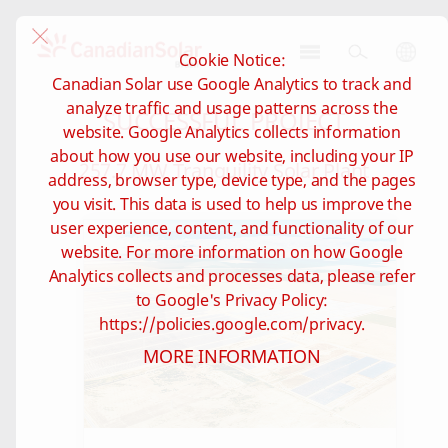
Cookie Notice:
CSI
Canadian Solar use Google Analytics to track and
Solar
analyze traffic and usage patterns across the
SUCCESSFUL PROJECT
-
website. Google Analytics collects information
Brazil
about how you use our website, including your IP
257.7 MW Tranquility Solar Plant
address, browser type, device type, and the pages
you visit. This data is used to help us improve the
user experience, content, and functionality of our
website. For more information on how Google
Analytics collects and processes data, please refer
to Google's Privacy Policy:
https://policies.google.com/privacy.
MORE INFORMATION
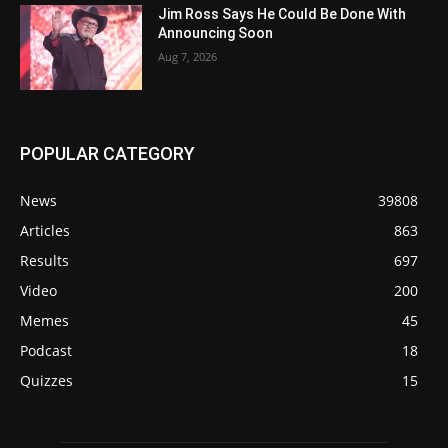
Jim Ross Says He Could Be Done With
Announcing Soon
Aug 7, 2026
POPULAR CATEGORY
News
39808
Articles
863
Results
697
Video
200
Memes
45
Podcast
18
Quizzes
15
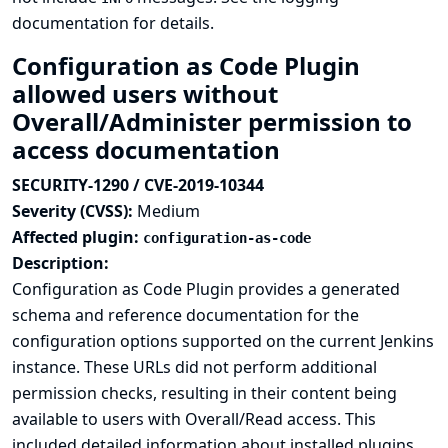
documentation
for details.
Configuration as Code Plugin
allowed users without
Overall/Administer permission to
access documentation
SECURITY-1290 / CVE-2019-10344
Severity (CVSS):
Medium
Affected plugin:
configuration-as-code
Description:
Configuration as Code Plugin provides a generated
schema and reference documentation for the
configuration options supported on the current Jenkins
instance. These URLs did not perform additional
permission checks, resulting in their content being
available to users with Overall/Read access. This
included detailed information about installed plugins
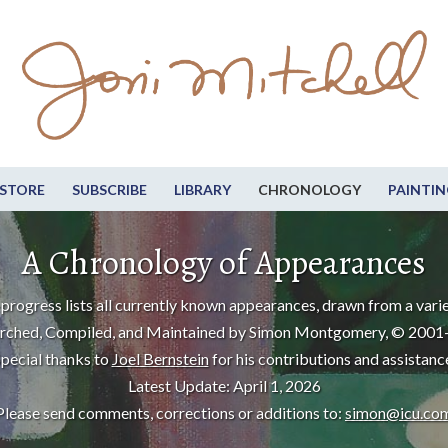
STORE
SUBSCRIBE
LIBRARY
CHRONOLOGY
PAINTIN
A Chronology of Appearances
progress lists all currently known appearances, drawn from a varie
rched, Compiled, and Maintained by Simon Montgomery, © 2001
pecial thanks to
Joel Bernstein
for his contributions and assistanc
Latest Update: April 1, 2026
Please send comments, corrections or additions to:
simon@icu.co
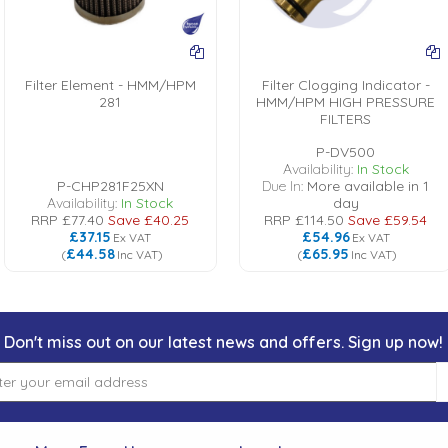
Filter Element - HMM/HPM
Filter Clogging Indicator -
281
HMM/HPM HIGH PRESSURE
FILTERS
P-DV500
Availability:
In Stock
P-CHP281F25XN
Due In:
More available in 1
Availability:
In Stock
day
RRP
£77.40
Save
£40.25
RRP
£114.50
Save
£59.54
£37.15
£54.96
Ex VAT
Ex VAT
£44.58
£65.95
(
Inc VAT
)
(
Inc VAT
)
Don't miss out on our latest news and offers. Sign up now!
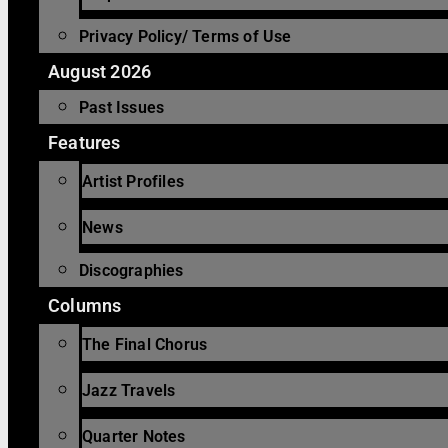
Privacy Policy/ Terms of Use
August 2026
Past Issues
Features
Artist Profiles
News
Discographies
Columns
The Final Chorus
Jazz Travels
Quarter Notes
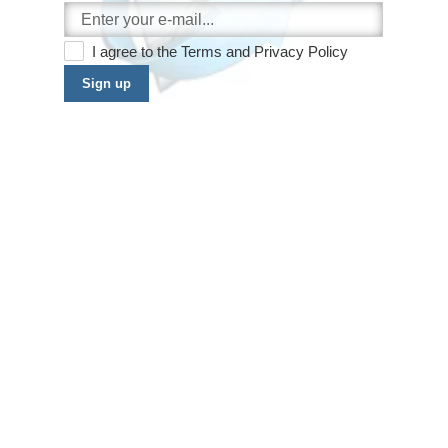
I agree to the
Terms
and
Privacy Policy
Sign up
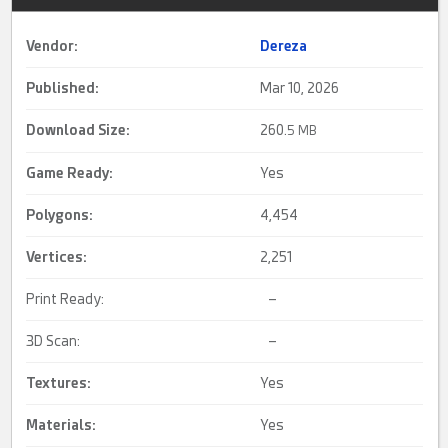
Vendor:
Dereza
Published:
Mar 10, 2026
Download Size:
260.
5 MB
Game Ready
:
Yes
Polygons:
4,454
Vertices:
2,251
Print Ready:
–
3D Scan:
–
Textures:
Yes
Materials:
Yes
_ _ _ _
State how many lines in the data include the string "about". Nothing else belongs in the reply.

2